■ About this task
This exercise calls for the data below to be retyped exactly, minus any images.

■ Data extract
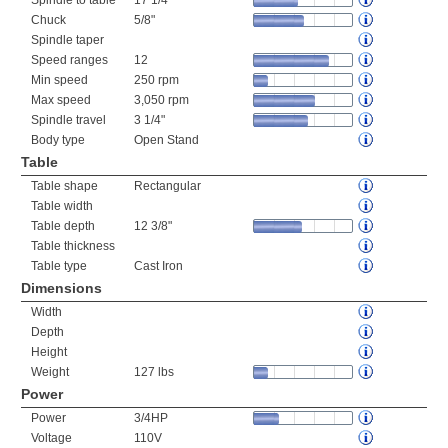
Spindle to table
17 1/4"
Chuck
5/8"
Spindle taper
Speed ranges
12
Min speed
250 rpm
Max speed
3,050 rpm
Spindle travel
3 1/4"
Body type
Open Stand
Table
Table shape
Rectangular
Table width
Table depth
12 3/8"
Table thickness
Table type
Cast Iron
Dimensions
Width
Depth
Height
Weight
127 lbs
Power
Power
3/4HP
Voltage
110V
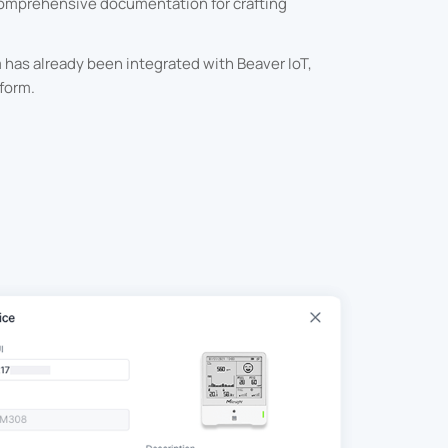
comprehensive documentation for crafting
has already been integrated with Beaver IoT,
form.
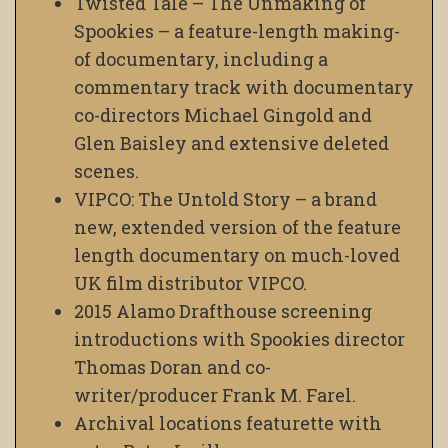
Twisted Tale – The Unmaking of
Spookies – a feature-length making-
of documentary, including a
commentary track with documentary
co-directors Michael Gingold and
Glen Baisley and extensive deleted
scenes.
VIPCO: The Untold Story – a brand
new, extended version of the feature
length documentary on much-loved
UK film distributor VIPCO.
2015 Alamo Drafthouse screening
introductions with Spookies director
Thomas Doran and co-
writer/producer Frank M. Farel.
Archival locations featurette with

■ Answer for the task
Spindle to table
17 1/4"
Chuck
5/8"
Spindle taper
Speed ranges
12
Min speed
250 rpm
Max speed
3,050 rpm
Spindle travel
3 1/4"
Body type
Open Stand
Table
Table shape
Rectangular
Table width
Table depth
12 3/8"
Table thickness
Table type
Cast Iron
Dimensions
Width
Depth
Height
Weight
127 lbs
Power
Power
3/4HP
Voltage
110V
comprehensive documentation for crafting
has already been integrated with Beaver IoT,
form.
Twisted Tale – The Unmaking of
Spookies – a feature-length making-
of documentary, including a
commentary track with documentary
co-directors Michael Gingold and
Glen Baisley and extensive deleted
scenes.
VIPCO: The Untold Story – a brand
new, extended version of the feature
length documentary on much-loved
UK film distributor VIPCO.
2015 Alamo Drafthouse screening
introductions with Spookies director
Thomas Doran and co-
writer/producer Frank M. Farel.
Archival locations featurette with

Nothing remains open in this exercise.